Que risquent les commerçants qui affichent leurs voleurs sur leurs vitrines ou les réseaux sociaux
La pratique a son expression chez nos amis anglo-saxons: name and shame. Et elle se répand en France. De plus en plus de commerçants, excédés par les vols à répétition commis dans leurs magasins, n'hésitent plus aujourd'hui à afficher le visage des voleurs.
À l'entrée du commerce ou sur les réseaux sociaux, les portraits de celles et ceux pris en flagrant délit de vol peuvent surprendre plus d'un client. Une façon pour eux de les dissuader de revenir voler ou de prévenir les autres commerçants de la présence de voleurs dans leur quartier.
"Je n'ai pas envie de faire justice moi-même mais si ça continue comme ça, comment ça va être à Noël", témoigne Jennifer, gérante de la boutique "Contraste by Jenny", et qui a par ailleurs porté plainte.
Si les faits commis par les voleurs sont établis, ils sont alors répréhensibles.

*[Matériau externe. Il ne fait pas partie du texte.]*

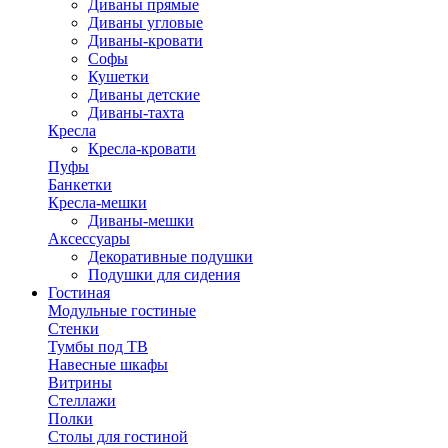
Диваны прямые
Диваны угловые
Диваны-кровати
Софы
Кушетки
Диваны детские
Диваны-тахта
Кресла
Кресла-кровати
Пуфы
Банкетки
Кресла-мешки
Диваны-мешки
Аксессуары
Декоративные подушки
Подушки для сидения
Гостиная
Модульные гостиные
Стенки
Тумбы под ТВ
Навесные шкафы
Витрины
Стеллажи
Полки
Столы для гостиной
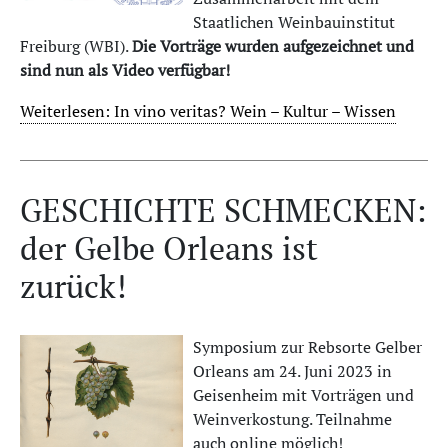
Staatlichen Weinbauinstitut
Freiburg (WBI).
Die Vorträge wurden aufgezeichnet und
sind nun als Video verfügbar!
Weiterlesen: In vino veritas? Wein – Kultur – Wissen
GESCHICHTE SCHMECKEN:
der Gelbe Orleans ist
zurück!
Symposium zur Rebsorte Gelber
Orleans am 24. Juni 2023 in
Geisenheim mit Vorträgen und
Weinverkostung. Teilnahme
auch online möglich!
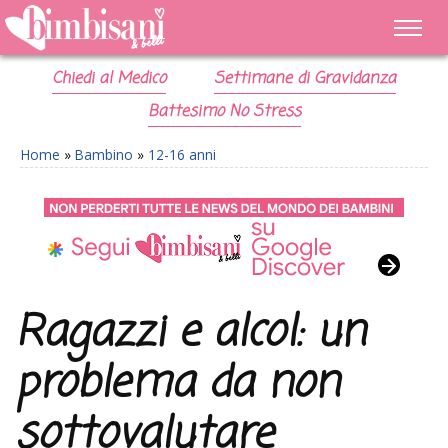
Chiedi al Medico
Settimane di Gravidanza
Battesimo No Stress
Home
»
Bambino
»
12-16 anni
Ragazzi e alcol: un
problema da non
sottovalutare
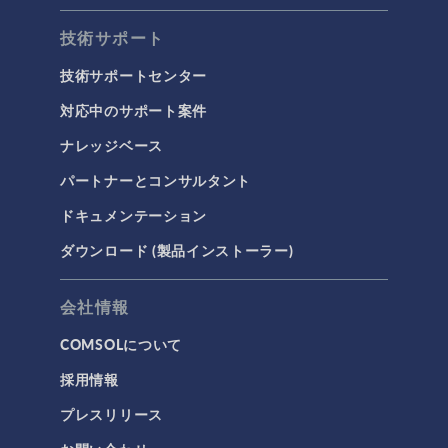
荷電粒子追跡
技術サポート
タグ
技術サポートセンター
対応中のサポート案件
ナレッジベース
3Dプリンティング
パートナーとコンサルタント
AC/DC モジュール
ドキュメンテーション
AC/DCモジュール
ダウンロード (製品インストーラー)
CAD インポートモジュール
CFD モジュール
会社情報
CFDモジュール
COMSOLについて
IoT
採用情報
MEMS モジュール
プレスリリース
MEMSモジュール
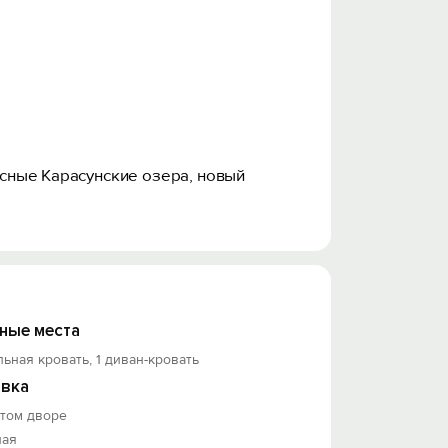
десные Карасунские озера, новый
да для приготовления и приёма пищи. Во
шина, телевизор, фен, утюг,
ные места
льная кровать, 1 диван-кровать
вка
ранспорте в любую часть города: ж/д
ытом дворе
минутах от дома!
ная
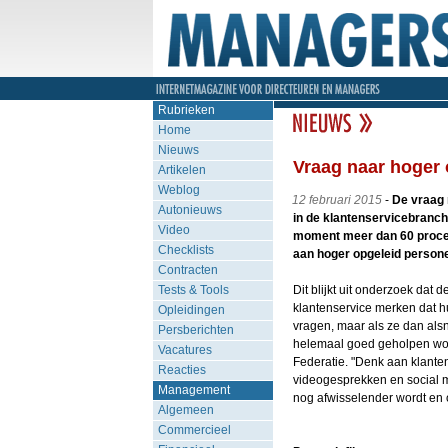
Rubrieken
Home
Nieuws
Vraag naar hoger 
Artikelen
Weblog
12 februari 2015
-
De vraag 
Autonieuws
in de klantenservicebranch
Video
moment meer dan 60 procen
Checklists
aan hoger opgeleid personee
Contracten
Tests & Tools
Dit blijkt uit onderzoek da
klantenservice merken dat h
Opleidingen
vragen, maar als ze dan als
Persberichten
helemaal goed geholpen word
Vacatures
Federatie. "Denk aan klanten
Reacties
videogesprekken en social m
Management
nog afwisselender wordt en 
Algemeen
Commercieel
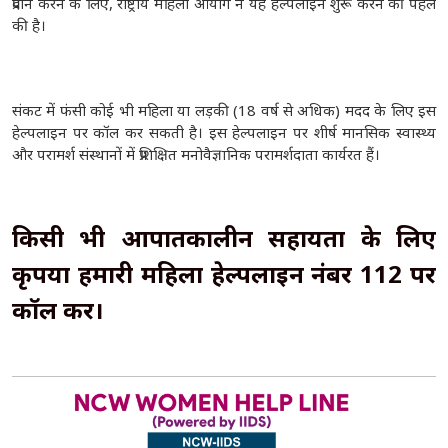
प्रदान करने के लिए, राष्ट्रीय महिला आयोग ने यह हेल्पलाइन शुरू करने की पहल
की है।
संकट में फंसी कोई भी महिला या लड़की (18 वर्ष से अधिक) मदद के लिए इस
हेल्पलाइन पर कॉल कर सकती है। इस हेल्पलाइन पर शीर्ष मानसिक स्वास्थ्य
और परामर्श संस्थानों में प्रशिक्षित मनोवैज्ञानिक परामर्शदाता कार्यरत हैं।
किसी भी आपातकालीन सहायता के लिए
कृपया हमारी महिला हेल्पलाइन नंबर 112 पर
कॉल करें।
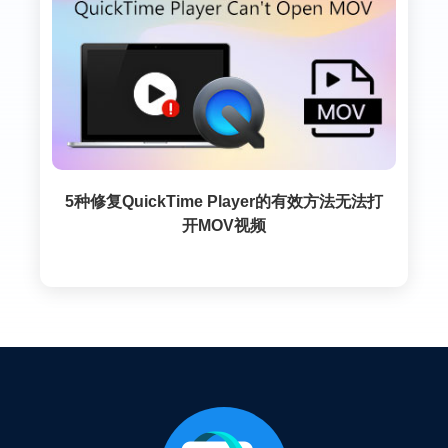
5种修复QuickTime Player的有效方法无法打
开MOV视频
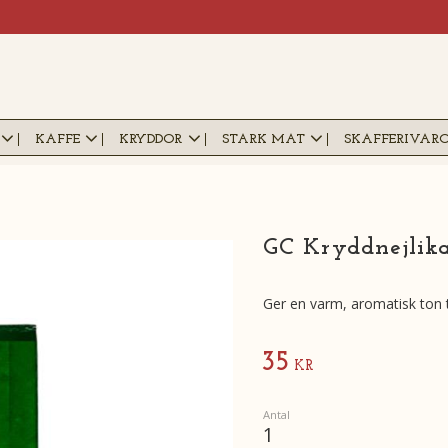
KAFFE
KRYDDOR
STARK MAT
SKAFFERIVAR
GC Kryddnejlika
Ger en varm, aromatisk ton ti
35
KR
Antal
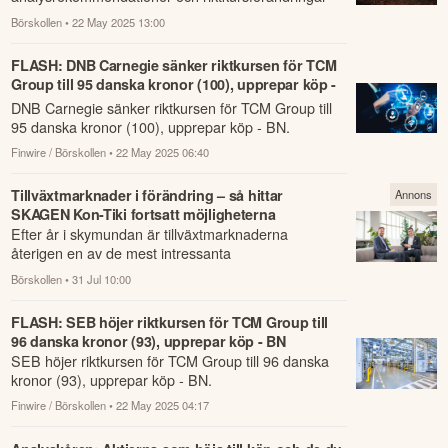
som har rapporterats om idag den 22 maj.
Börskollen
• 22 May 2025 13:00
FLASH: DNB Carnegie sänker riktkursen för TCM
Group till 95 danska kronor (100), upprepar köp -
BN
DNB Carnegie sänker riktkursen för TCM Group till
95 danska kronor (100), upprepar köp - BN.
Finwire / Börskollen
• 22 May 2025 06:40
Tillväxtmarknader i förändring – så hittar
Annons
SKAGEN Kon-Tiki fortsatt möjligheterna
Efter år i skymundan är tillväxtmarknaderna
återigen en av de mest intressanta
investeringsmiljöerna.
Börskollen
• 31 Jul 10:00
FLASH: SEB höjer riktkursen för TCM Group till
96 danska kronor (93), upprepar köp - BN
SEB höjer riktkursen för TCM Group till 96 danska
kronor (93), upprepar köp - BN.
Finwire / Börskollen
• 22 May 2025 04:17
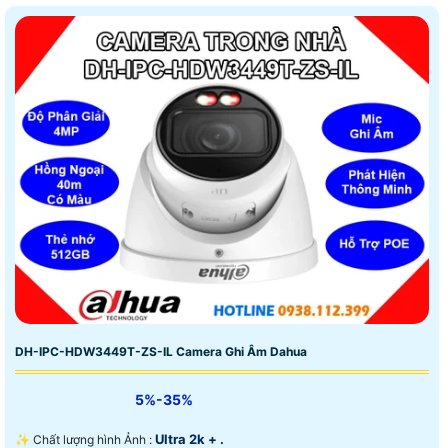
DH-IPC-HDW3449T-ZS-IL Camera Ghi Âm Dahua
5%-35%
Ultra 2k + .
✨ Chất lượng hình Ảnh :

Tout comme cette pratique du name and shame, car celle-ci viole plusieurs principes juridiques.
Risque d'amende et même de la prison
Il y a d'abord le fait de capturer en image et d'afficher le portrait en public d'une personne sans son consentement. Il s'agit d'un non-respect de la protection de la vie privée.

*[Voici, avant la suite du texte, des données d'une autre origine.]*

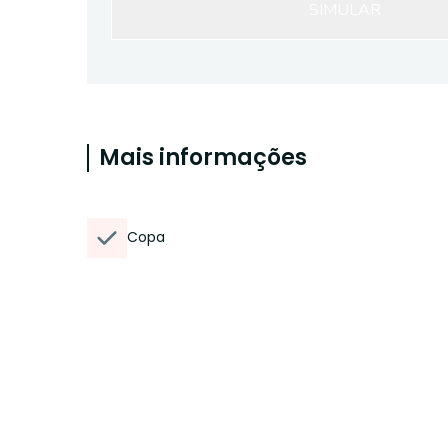
SIMULAR
Mais informações
Copa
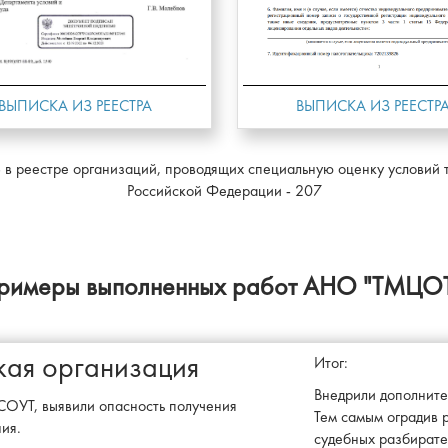
ВЫПИСКА ИЗ РЕЕСТР
ВЫПИСКА ИЗ РЕЕСТРА
 реестре организаций, проводящих специальную оценку условий т
Российской Федерации - 207
римеры выполненных работ АНО "ТМЦОТ
ая организация
Итог:
Внедрили дополните
СОУТ, выявили опасность получения
Тем самым оградив 
ия.
судебных разбирате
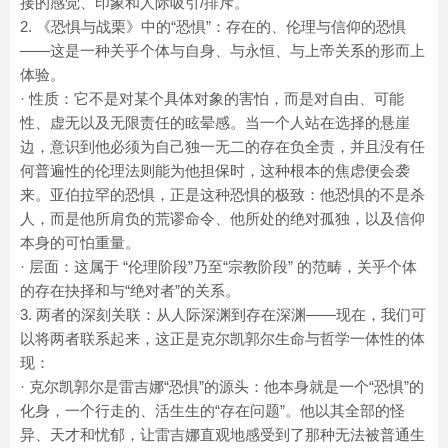
接的感觉、印象和人际吸引/排斥。
2. 《恐惧与战栗》中的“恐惧”：存在的、伦理与信仰的恐惧
——这是一种关乎个体与自身、与永恒、与上帝关系的形而上
体验。
· 性质：它不是对某个具体对象的害怕，而是对自由、可能
性、虚无以及无限责任的眩晕感。当一个人站在选择的悬崖
边，意识到他必须为自己独一无二的存在负全责，并且没有任
何普遍性的伦理法则能为他担保时，这种根本的焦虑便会袭
来。亚伯拉罕的恐惧，正是这种恐惧的极致：他恐惧的不是杀
人，而是他所肩负的荒谬命令、他所处的绝对孤独，以及信仰
本身的可怕重量。
· 层面：这属于 “伦理阶段”乃至“宗教阶段” 的范畴，关乎个体
的存在抉择和与“绝对者”的关系。
3. 两者的深刻关联：从人际深渊到存在深渊——现在，我们可
以将两者联系起来，这正是克尔凯郭尔生命与哲学一体性的体
现：
· 克尔凯郭尔是雷吉娜“恐惧”的源头：他本身就是一个“恐惧”的
化身，一个行走的、活生生的“存在问题”。他以其全部的怪
异、天才和忧郁，让雷吉娜直观地感受到了那种无法被普通生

L'article 226-1 du Code pénal prévoit qu'"est puni d'un an d'emprisonnement et de 45.000 euros d'amende le fait, au moyen d'un procédé quelconque, volontairement de porter atteinte à l'intimité de la vie privée d'autrui".
"En fixant, enregistrant ou transmettant, sans le consentement de celle-ci, l'image d'une personne se trouvant dans un lieu privé", le commerçant encourt donc cette peine d'emprisonnement et ces 45.000 euros d'amende.
Non-respect de la présomption d'innocence
Autre principe ici bafoué: le respect de la présomption d'innocence. L'article 9-1 du Code civil prévoit que "chacun a droit au respect de la présomption d'innocence" tandis que l'article préliminaire du Code de procédure pénale indique que "toute personne suspectée ou poursuivie est présumée innocente tant que sa culpabilité na pas été établie".
"Les atteintes à sa présomption d'innocence sont prévenues, réparées et réprimées dans les conditions prévues par la loi", peut-on également lire dans ce même article du Code de procédure pénale.
En l'espèce, le fait pour les commerçants d'écrire à côté de la photo montrant une personne la mention "voleur" ou tout autre terme pouvant porter atteinte à l'honneur de la personne non-jugée pourra être considéré comme de la diffamation publique. L'auteur de la diffamation publique encourt jusqu'à 12.000 euros d'amende et peut se voir ordonner par la justice "toutes mesures [...] aux fins de faire cesser l'atteinte à la présomption d'innocence" comme le retrait des affiches ou publications.